A home for economists who believe macroeconomics can be both coherent and stabilization-policy relevant
The GEM website is a home for economists who believe that mainstream macroeconomics cannot usefully explain the costly instability that periodically rocks modern economies.
In particular, consensus thinking failed to guide policymakers' efforts to deal with the enormous welfare costs of the 2007-09 Great Recession – especially six million involuntarily lost jobs.
That failure is not surprising. Forced unemployment is beyond the reach of coherent market-centric theory that today dominates macro research.
The GEM Project offers an alternative approach that intuitively explains instability while maintaining both coherence and stabilization-relevance. In its central innovation, the Project generalizes rational exchange from the marketplace to the large-firm workplace, crucially microfounding meaningful wage rigidities – the key to policy-useful modeling.
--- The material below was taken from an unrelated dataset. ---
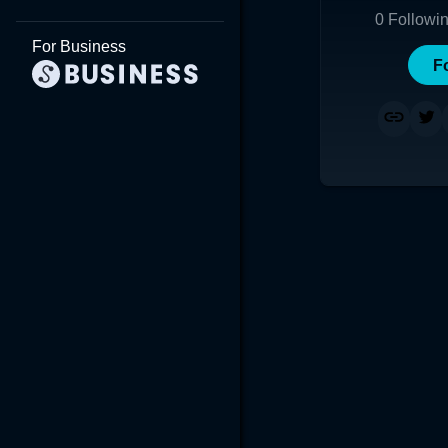
0
Followi
For Business
F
Generalization of price-mediated exchange is offered as the next big idea in macroeconomics. We invite economists dissatisfied with the stabilization-policy limitations of mainstream theory to join us in constructing a better model.
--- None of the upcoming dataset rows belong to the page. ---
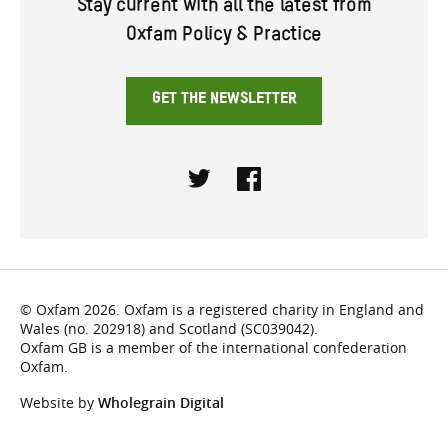
Stay current with all the latest from
Oxfam Policy & Practice
GET THE NEWSLETTER
Twitter
Facebook
© Oxfam 2026. Oxfam is a registered charity in England and
Wales (no. 202918) and Scotland (SC039042).
Oxfam GB is a member of the international confederation
Oxfam.
Website by
Wholegrain Digital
The interactive GEM website provides a variety of ways to contribute:
There is something suspicious about Evolution or Revolution? (2019) that is shared by the earlier entries in the academy’s annual series on macro theory after the Great Recession. Few of the contributing authors explicitly use the mainstream market-centric DSGE model class to explain evidence produced by the 2008-09 extreme instability. They know that the model they use to instruct graduate students cannot handle that really important task.
Looking for someone with confidence in mainstream macroeconomics, this post turns to Robert Hall who is known to be a bold New Keynesian. My former M.I.T. colleague is not afraid to use what he teaches to explain significant evidence. Almost by default, Hall provides insight into the capacity of rigorous New Keynesianism to make sense out of the extraordinarily damaging macro crisis, including its lead-up, contraction, and aftermath. What follows draws upon three of the prolific theorist’s relevant publications:
New Keynesian Recessions
Prior to the 2008-09 extreme instability, Hall wrote a series of papers that separated U.S. recessions into two chronological classes. He asserts a metamorphosis, largely unspecified, of cyclical downturns into their “modern” form some time after the severe 1981-82 contraction. From Hall: “In the modern U.S. economy, recessions do not begin with a burst of layoffs. Unemployment rises because jobs are hard to find, not because an unusual number of people are thrown into unemployment.” Hall’s “modern” recessions are consistent with mainstream New Keynesian theory. NK downturns that cannot accommodate neither meaningful wage rigidity (MWR) nor...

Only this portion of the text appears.